Azure Data Factory an Universal pipe
Use Cases and Deployment Scope
We live in a world where half of the data for analytics come from SAP and half from non SAP sources. We use Azure Data Factory to load non SAP data from different source systems into Azure lake house. The project follows medallion architecture where Azure Data Factory takes data from multiple sources and stores them in the bronze layer of the medallion architecture. Since our SAP datasphere has limitations connecting to non SAP sources as good and native like Azure Data Factory, we use Azure Data Factory for these scenarios. Further modelling of data in the next layers (silver layer and gold layer) is done using Azure Data Bricks, where the final data product is created. The Azure Data Factory also helps in applying transformations which loading the data from different source systems. Datasphere often relies on ODBC/JDBC/OData connectivity, whereas Azure Data Factory provides maintenance-free connectors for our web applications, like partner portal, cloud applications like one crm, on-prem Oracle systems, and also to NoSQL dbs like MongoDB. To summarize Azure Data Factory is used in our organisation to ingest non SAP data from different sources into our Bronze layer for the Databricks to further clean and curate the data for data product creation. Without Azure data factory connecting the data from different source wouldnt been possible because SAP Datasphere has limitations when it comes to connection with non SAP source systems
Pros
- Connectivity with other cloud environment like Salesforce
- Connectivity with non structured data and big data systems
- Reduces data islands
- Azure Data Factory handles perfectly the huge volume of data in JSON format from our global apps and services
Cons
- The error details where there is an error while processing the files is not clear
- Connectivity with s4 system is not so good compared to Datasphere
- Since Azure Data Factory just transfers data it lacks the capacity to identify the wrongness in the data.
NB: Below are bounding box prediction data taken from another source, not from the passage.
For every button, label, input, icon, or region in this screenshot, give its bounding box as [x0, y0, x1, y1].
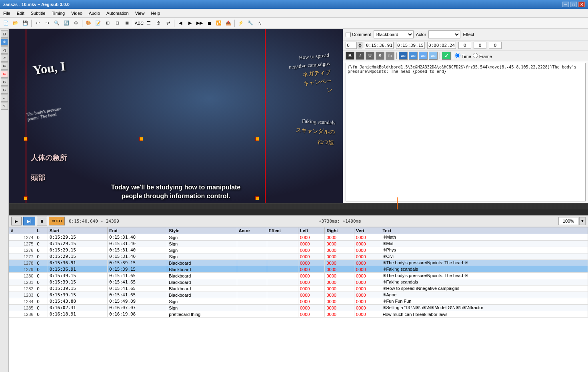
- close-button[interactable]: ✕: [578, 2, 585, 7]
- table-row[interactable]: 128100:15:39.150:15:41.65Blackboard00000…: [9, 279, 588, 286]
- table-row[interactable]: 128300:15:39.150:15:41.65Blackboard00000…: [9, 292, 588, 298]
- comment-checkbox[interactable]: [346, 32, 351, 37]
- actor-dropdown[interactable]: [428, 30, 460, 38]
- menu-video[interactable]: Video: [68, 9, 86, 17]
- zoom-input[interactable]: [558, 217, 578, 225]
- table-row[interactable]: 127500:15:29.150:15:31.40Sign00000000000…: [9, 241, 588, 247]
- maximize-button[interactable]: □: [570, 2, 577, 7]
- commit-button[interactable]: ✓: [442, 52, 451, 60]
- strikethrough-button[interactable]: S: [376, 52, 384, 60]
- menu-timing[interactable]: Timing: [48, 9, 68, 17]
- start-time-input[interactable]: [365, 42, 394, 49]
- toolbar-shift[interactable]: ⇄: [164, 19, 172, 28]
- menu-edit[interactable]: Edit: [14, 9, 28, 17]
- layer-input[interactable]: [346, 42, 357, 49]
- underline-button[interactable]: U: [366, 52, 374, 60]
- sidebar-btn-6[interactable]: ⊗: [1, 70, 8, 78]
- toolbar-extra3[interactable]: N: [256, 19, 264, 28]
- val3-input[interactable]: [489, 42, 502, 49]
- menu-audio[interactable]: Audio: [86, 9, 103, 17]
- subtitle-table[interactable]: # L Start End Style Actor Effect Left Ri…: [9, 227, 588, 372]
- toolbar-list[interactable]: ☰: [144, 19, 153, 28]
- toolbar-grid2[interactable]: ⊟: [113, 19, 122, 28]
- bold-button[interactable]: B: [346, 52, 354, 60]
- menu-automation[interactable]: Automation: [103, 9, 132, 17]
- auto-button[interactable]: AUTO: [49, 217, 65, 225]
- sidebar-btn-8[interactable]: ⊙: [1, 86, 8, 94]
- toolbar-undo[interactable]: ↩: [33, 19, 42, 28]
- table-row[interactable]: 127700:15:29.150:15:31.40Sign00000000000…: [9, 253, 588, 260]
- toolbar-properties[interactable]: ⚙: [72, 19, 80, 28]
- toolbar-grid1[interactable]: ⊞: [103, 19, 112, 28]
- toolbar-timing[interactable]: ⏱: [154, 19, 163, 28]
- sidebar-btn-2[interactable]: ✤: [1, 38, 8, 46]
- minimize-button[interactable]: ─: [562, 2, 569, 7]
- table-row[interactable]: 127900:15:36.910:15:39.15Blackboard00000…: [9, 266, 588, 273]
- toolbar-extra2[interactable]: 🔧: [246, 19, 255, 28]
- align-btn-1[interactable]: AN: [399, 52, 408, 60]
- timeline[interactable]: [9, 203, 588, 215]
- toolbar-extra1[interactable]: ⚡: [236, 19, 245, 28]
- sidebar-btn-4[interactable]: ↗: [1, 54, 8, 62]
- table-row[interactable]: 128600:16:18.910:16:19.08prettlecard thi…: [9, 311, 588, 318]
- toolbar-open[interactable]: 📂: [11, 19, 20, 28]
- toolbar-video-next[interactable]: ▶▶: [195, 19, 204, 28]
- sidebar-btn-7[interactable]: ⊘: [1, 78, 8, 86]
- video-container[interactable]: How to spreadnegative campaigns ネガティブキャン…: [9, 29, 343, 203]
- toolbar-styles[interactable]: 🎨: [84, 19, 93, 28]
- frame-radio[interactable]: [473, 53, 478, 58]
- sidebar-btn-3[interactable]: ◁: [1, 46, 8, 54]
- align-btn-2[interactable]: AN: [409, 52, 418, 60]
- toolbar-video-loop[interactable]: 🔁: [214, 19, 223, 28]
- table-row[interactable]: 128500:16:02.310:16:07.07Sign00000000000…: [9, 305, 588, 311]
- table-row[interactable]: 127600:15:29.150:15:31.40Sign00000000000…: [9, 247, 588, 253]
- sidebar-btn-9[interactable]: ↔: [1, 95, 8, 102]
- scrubber-bar[interactable]: [9, 203, 588, 209]
- layer-down[interactable]: ▼: [358, 45, 362, 48]
- table-row[interactable]: 127400:15:29.150:15:31.40Sign00000000000…: [9, 234, 588, 241]
- time-radio[interactable]: [455, 53, 460, 58]
- time-radio-label[interactable]: Time: [455, 53, 471, 59]
- align-btn-4[interactable]: AN: [429, 52, 438, 60]
- toolbar-spell[interactable]: ABC: [135, 19, 144, 28]
- menu-file[interactable]: File: [0, 9, 14, 17]
- pause-button[interactable]: ⏸: [37, 217, 47, 225]
- toolbar-new[interactable]: 📄: [2, 19, 10, 28]
- frame-radio-label[interactable]: Frame: [473, 53, 492, 59]
- script-textarea[interactable]: [346, 63, 586, 201]
- style-dropdown[interactable]: Blackboard Sign: [374, 30, 414, 38]
- menu-help[interactable]: Help: [148, 9, 163, 17]
- table-row[interactable]: 128000:15:39.150:15:41.65Blackboard00000…: [9, 273, 588, 279]
- play-alt-button[interactable]: ▶|: [23, 217, 35, 225]
- italic-button[interactable]: I: [356, 52, 364, 60]
- font-button[interactable]: fn: [386, 52, 394, 60]
- menu-view[interactable]: View: [132, 9, 148, 17]
- sidebar-btn-1[interactable]: ⊡: [1, 30, 8, 38]
- handle-tl[interactable]: [24, 137, 28, 141]
- end-time-input[interactable]: [396, 42, 425, 49]
- val1-input[interactable]: [458, 42, 471, 49]
- toolbar-grid3[interactable]: ⊠: [122, 19, 131, 28]
- duration-input[interactable]: [427, 42, 456, 49]
- layer-up[interactable]: ▲: [358, 42, 362, 45]
- toolbar-video-prev[interactable]: ◀: [176, 19, 185, 28]
- toolbar-styles2[interactable]: 📝: [94, 19, 102, 28]
- handle-tr[interactable]: [255, 137, 259, 141]
- toolbar-replace[interactable]: 🔄: [62, 19, 71, 28]
- play-button[interactable]: ▶: [11, 217, 22, 225]
- toolbar-redo[interactable]: ↪: [43, 19, 52, 28]
- sidebar-btn-10[interactable]: ?: [1, 103, 8, 110]
- val2-input[interactable]: [474, 42, 486, 49]
- table-row[interactable]: 127800:15:36.910:15:39.15Blackboard00000…: [9, 260, 588, 266]
- toolbar-save[interactable]: 💾: [21, 19, 30, 28]
- toolbar-video-export[interactable]: 📤: [224, 19, 233, 28]
- table-row[interactable]: 128200:15:39.150:15:41.65Blackboard00000…: [9, 286, 588, 292]
- align-btn-3[interactable]: AN: [419, 52, 428, 60]
- scrubber-bottom[interactable]: [9, 209, 588, 215]
- sidebar-btn-5[interactable]: ⊕: [1, 62, 8, 70]
- toolbar-video-stop[interactable]: ⏹: [205, 19, 214, 28]
- toolbar-find[interactable]: 🔍: [52, 19, 61, 28]
- table-row[interactable]: 128400:15:43.880:15:49.09Sign00000000000…: [9, 298, 588, 305]
- zoom-down-arrow[interactable]: ▼: [579, 217, 586, 225]
- menu-subtitle[interactable]: Subtitle: [28, 9, 49, 17]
It is just a dumb data transfer tool from point A to B
Likelihood to Recommend
Best scenario is for ETL process. The flexibility and connectivity is outstanding. For our environment, SAP data connectivity with Azure Data Factory offers very limited features compared to SAP Data Sphere. Due to the limited modelling capacity of the tool, we use Databricks for data modelling and cleaning. Usage of multiple tools could have been avoided if adf has modelling capabilities.